Each line below with the word "onze" needs to be copied.

[Transcribed page contents]
%%
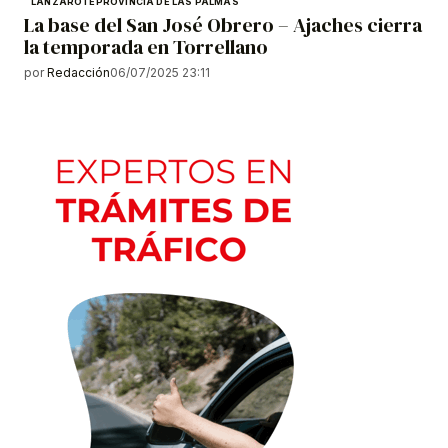
LANZAROTE
PROVINCIA DE LAS PALMAS
La base del San José Obrero – Ajaches cierra
la temporada en Torrellano
por
Redacción
06/07/2025 23:11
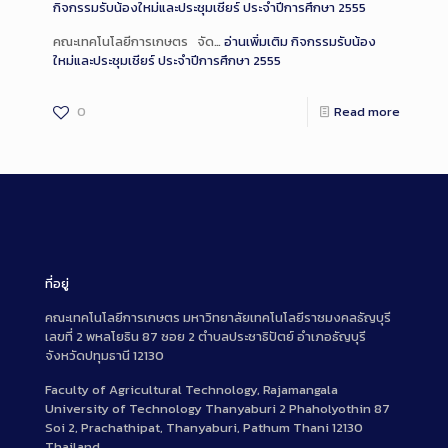
กิจกรรมรับน้องใหม่และประชุมเชียร์ ประจำปีการศึกษา 2555
คณะเทคโนโลยีการเกษตร จัด…
อ่านเพิ่มเติม
กิจกรรมรับน้อง
ใหม่และประชุมเชียร์ ประจำปีการศึกษา 2555
0
Read more
ที่อยู่
คณะเทคโนโลยีการเกษตร มหาวิทยาลัยเทคโนโลยีราชมงคลธัญบุรี
เลขที่ 2 พหลโยธิน 87 ซอย 2 ตำบลประชาธิปัตย์ อำเภอธัญบุรี
จังหวัดปทุมธานี 12130
Faculty of Agricultural Technology, Rajamangala
University of Technology Thanyaburi 2 Phaholyothin 87
Soi 2, Prachathipat, Thanyaburi, Pathum Thani 12130
Thailand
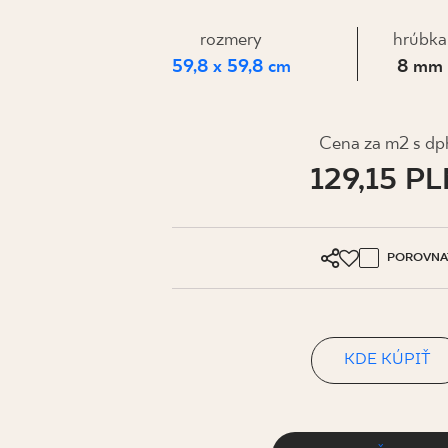
PRE BIZN
rozmery
hrúbka
59,8 x 59,8 cm
8 mm
MÔJ PROFIL
KDE KÚPIŤ
Cena za m2 s dp
129,15 P
O NÁS
KONTAKT
POROVNA
PL
EN
SK
DE
UK
RU
KDE KÚPIŤ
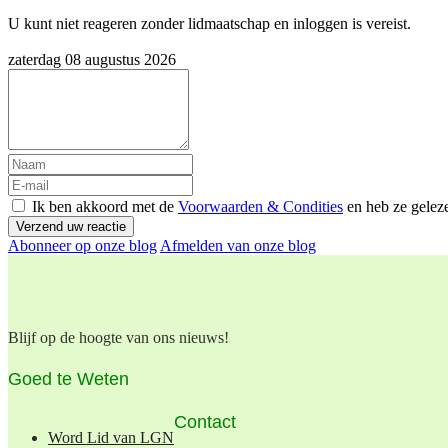
U kunt niet reageren zonder lidmaatschap en inloggen is vereist.
zaterdag 08 augustus 2026
Ik ben akkoord met de
Voorwaarden & Condities
en heb ze gelez
Verzend uw reactie
Abonneer op onze blog
Afmelden van onze blog
Blijf op de hoogte van ons nieuws!
Goed te Weten
Contact
Word Lid van LGN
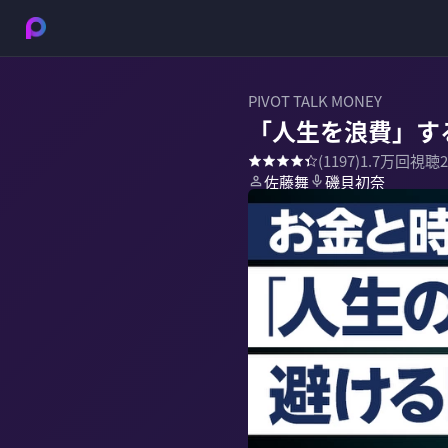
PIVOT TALK MONEY
「人生を浪費」す
(
1197
)
1.7万
回視聴
佐藤舞
磯貝初奈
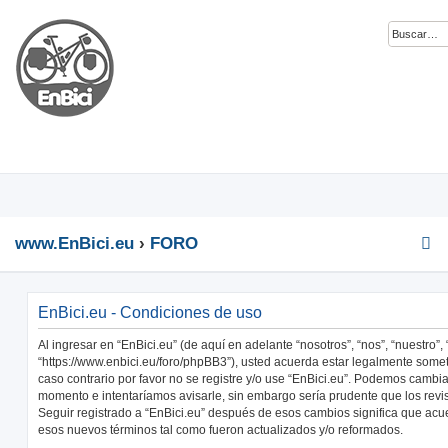
www.EnBici.eu
FORO
EnBici.eu - Condiciones de uso
Al ingresar en “EnBici.eu” (de aquí en adelante “nosotros”, “nos”, “nuestro”, 
“https://www.enbici.eu/foro/phpBB3”), usted acuerda estar legalmente somet
caso contrario por favor no se registre y/o use “EnBici.eu”. Podemos cambia
momento e intentaríamos avisarle, sin embargo sería prudente que los revi
Seguir registrado a “EnBici.eu” después de esos cambios significa que acu
esos nuevos términos tal como fueron actualizados y/o reformados.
%%
[Exercise answer]
Abonneer op onze blog
Afmelden van onze blog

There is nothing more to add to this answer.